Respondents own real property as tenants by the entirety in Brentmoor Place, a 110 lot residential subdivision in St. Louis County. A recorded “Indenture of Trust and Restrictions” governs the construction of fences and other structures in the subdivision. The Association, incorporated in 1979 as a Missouri not for profit corporation, acts as trustee for the subdivision. The subdivision’s lot owners are members of the Association which is headed by a three-member Board of Directors.

In November, 1986, Mr. Warren sent a letter to Jack Shugart, chairperson of the Association’s Architectural Review Committee, requesting approval to erect a coach light, fence, satellite dish antenna, and shed on his lot. That letter was postmarked November 24, 1986. At the direction of Board members Edmund Hugill and Mike Beckwith, and within the thirty days required by the Indenture of Trust and Restrictions, Shugart informed Mr. Warren in a December 24, 1986, letter to consider the requests “not approved” pending a meeting to discuss each item. The Committee met on January 10, 1987, with Hugill and Beckwith, among others, in attendance. On the Committee’s recommendation, Hugill and Beckwith, in their capacity as Board members, approved Mr. War[9]*9ren’s request to install the coach light, but denied approval of his requests to erect the fence, shed and satellite dish antenna. Shugart informed Mr. Warren of the Board’s decision in a January 12, 1987, letter. The letter also informed Mr. Warren that prior to further consideration of the fence, “a more precise drawing” of its “placement, construction and location” was required. The Association received no additional specifications or drawings. The Warrens, however, proceeded to erect the fence, shed, and satellite dish antenna.

The Association filed an action for in-junctive relief against Mr. Warren. Following a hearing, the trial court issued an injunction against Mr. Warren mandating removal of the fence, shed, and satellite dish antenna; and permanently enjoining construction of those items on the lot.
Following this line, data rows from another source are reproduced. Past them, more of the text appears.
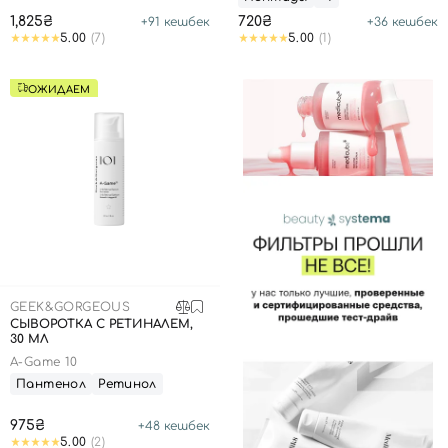
1,825₴
720₴
+
91
кешбек
+
36
кешбек
5.00
(7)
5.00
(1)
ОЖИДАЕМ
GEEK&GORGEOUS
СЫВОРОТКА С РЕТИНАЛЕМ,
30 МЛ
A-Game 10
Пантенол
Ретинол
975₴
+
48
кешбек
5.00
(2)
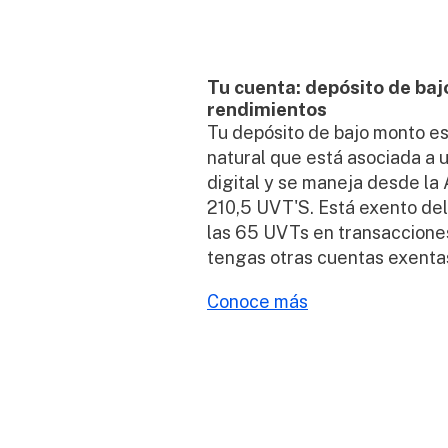
Tu cuenta: depósito de ba
rendimientos
Tu depósito de bajo monto es
natural que está asociada a u
digital y se maneja desde la 
210,5 UVT'S. Está exento de
las 65 UVTs en transacciones
tengas otras cuentas exenta
Conoce más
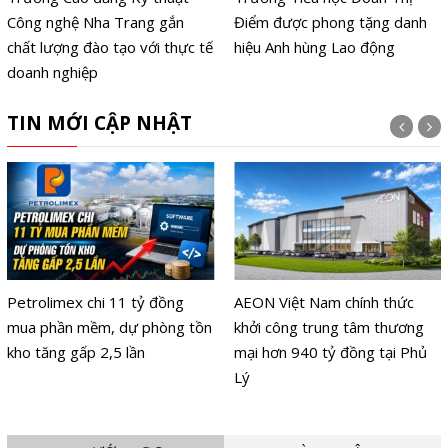
Công nghệ Nha Trang gắn
Điểm được phong tặng danh
chất lượng đào tạo với thực tế
hiệu Anh hùng Lao động
doanh nghiệp
TIN MỚI CẬP NHẬT
Petrolimex chi 11 tỷ đồng
AEON Việt Nam chính thức
mua phần mềm, dự phòng tồn
khởi công trung tâm thương
kho tăng gấp 2,5 lần
mại hơn 940 tỷ đồng tại Phủ
Lý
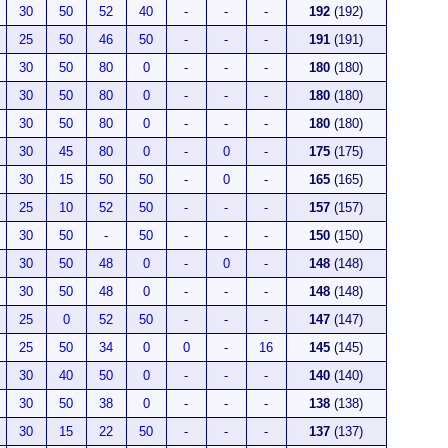
30
50
52
40
-
-
-
192
(192)
25
50
46
50
-
-
-
191
(191)
30
50
80
0
-
-
-
180
(180)
30
50
80
0
-
-
-
180
(180)
30
50
80
0
-
-
-
180
(180)
30
45
80
0
-
0
-
175
(175)
30
15
50
50
-
0
-
165
(165)
25
10
52
50
-
-
-
157
(157)
30
50
-
50
-
-
-
150
(150)
30
50
48
0
-
0
-
148
(148)
30
50
48
0
-
-
-
148
(148)
25
0
52
50
-
-
-
147
(147)
25
50
34
0
0
-
16
145
(145)
30
40
50
0
-
-
-
140
(140)
30
50
38
0
-
-
-
138
(138)
30
15
22
50
-
-
-
137
(137)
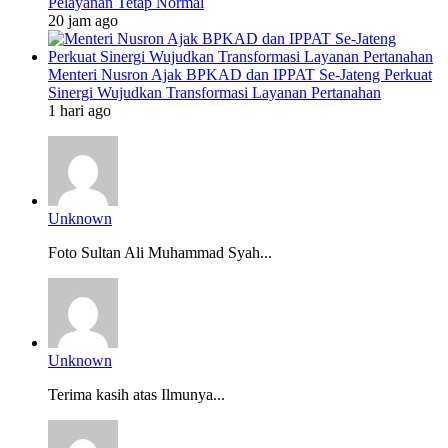
Pelayanan Tetap Normal
20 jam ago
Menteri Nusron Ajak BPKAD dan IPPAT Se-Jateng Perkuat
Sinergi Wujudkan Transformasi Layanan Pertanahan
1 hari ago
Unknown
Foto Sultan Ali Muhammad Syah...
Unknown
Terima kasih atas Ilmunya...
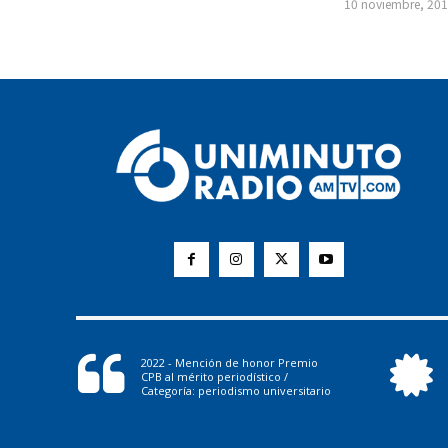
10 noviembre, 20
2022 - Mención de honor Premio
CPB al mérito periodístico /
Categoría: periodismo universitario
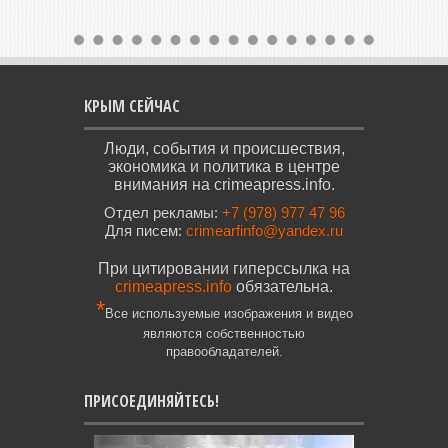
КРЫМ СЕЙЧАС
Люди, события и происшествия,
экономика и политика в центре
внимания на crimeapress.info.
Отдел рекламы:
+7 (978) 977 47 96
Для писем:
crimearfinfo@yandex.ru
При цитировании гиперссылка на
crimeapress.info
обязательна.
*
Все используемые изображения и видео
являются собственностью
правообладателей.
ПРИСОЕДИНЯЙТЕСЬ!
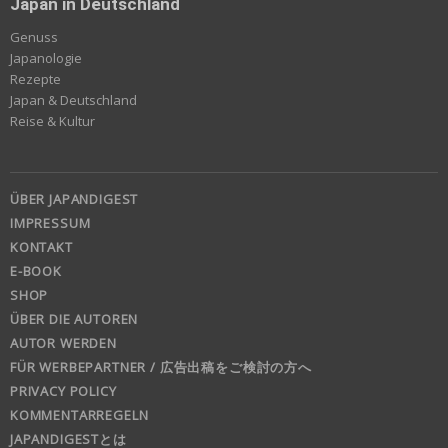
Japan in Deutschland
Genuss
Japanologie
Rezepte
Japan & Deutschland
Reise & Kultur
ÜBER JAPANDIGEST
IMPRESSUM
KONTAKT
E-BOOK
SHOP
ÜBER DIE AUTOREN
AUTOR WERDEN
FÜR WERBEPARTNER / 広告出稿をご検討の方へ
PRIVACY POLICY
KOMMENTARREGELN
JAPANDIGESTとは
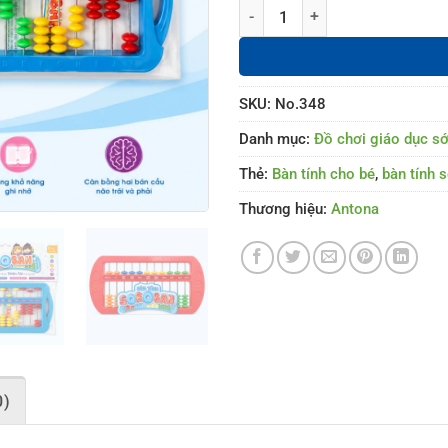
Bàn tính Soroban Antona số lượn
SKU:
No.348
Danh mục:
Đồ chơi giáo dục s
Thẻ:
Bàn tính cho bé
,
bàn tính 
Thương hiệu:
Antona
0)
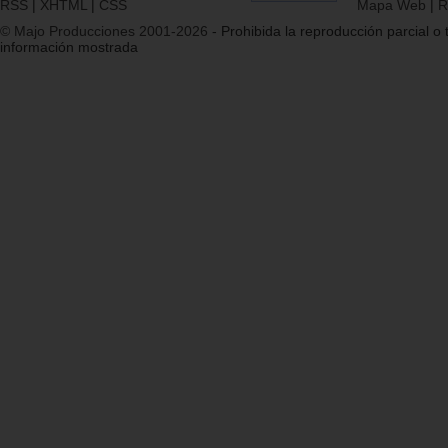
RSS
|
XHTML
|
CSS
Mapa Web
|
R
© Majo Producciones 2001-2026
- Prohibida la reproducción parcial o t
información mostrada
Mr. Warren appealed from that judgment, alleging there was no substantial evidence to support the trial court’s findings, and the absence of his wife as a party to the action deprived the trial court of jurisdiction. Brentmoor Place Residents Ass’n v. Warren, 774 S.W.2d 877 (Mo.App.1989). This court concluded there was substantial evidence to support the trial court’s findings. We reversed and remanded, however, for a determination of whether the lot was owned by the Warrens as tenants by the entirety, which would make Mrs. Warren a necessary party to the action. Id. at 879.

On remand, the Association filed an amended petition adding Mrs. Warren as a defendant. Mrs. Warren filed an answer and raised as an affirmative defense that: “[A]ny acts complained of by the Defendant were the acts of individuals who were not properly constituted directors or officers of the Brentmoor Place Residents Association when they were never properly elected. Said individuals attempted to conduct business on behalf of [the Association] when they were never properly elected.” Upon Mrs. Warren’s application, the case was transferred to a different judge.

Following a hearing, the trial court entered its findings of fact, judgment and decree denying the Association’s request for injunctive relief. The trial court found, “No meeting was ever called pursuant to the provisions of the bylaws”; and “no meeting was ever held to elect Edmund F. Hugill as Trustee1, and since no quorum was present at such a meeting, Edmund F. Hugill was not duly elected as a Trustee pursuant to the bylaws.” The trial court further found, “At all times in question, no legally appointed Board of Trustees or Board of Directors ever met to consider and deny the application of defendant for permission to erect the fence, antenna and utility shed.”

Appellant raises three points of error, and requests the case be remanded to award it attorney’s fees pursuant to the subdivision Indenture of Trust and Restrictions and appellant’s First Amended Petition. We find one point dispositive: The trial court erred in denying the Association’s request for injunctive relief, because the trial court’s findings that Hugill was not a duly elected trustee, and that no legally appointed Board of Trustees met to consider the Warrens’ application are not supported by substantial evidence.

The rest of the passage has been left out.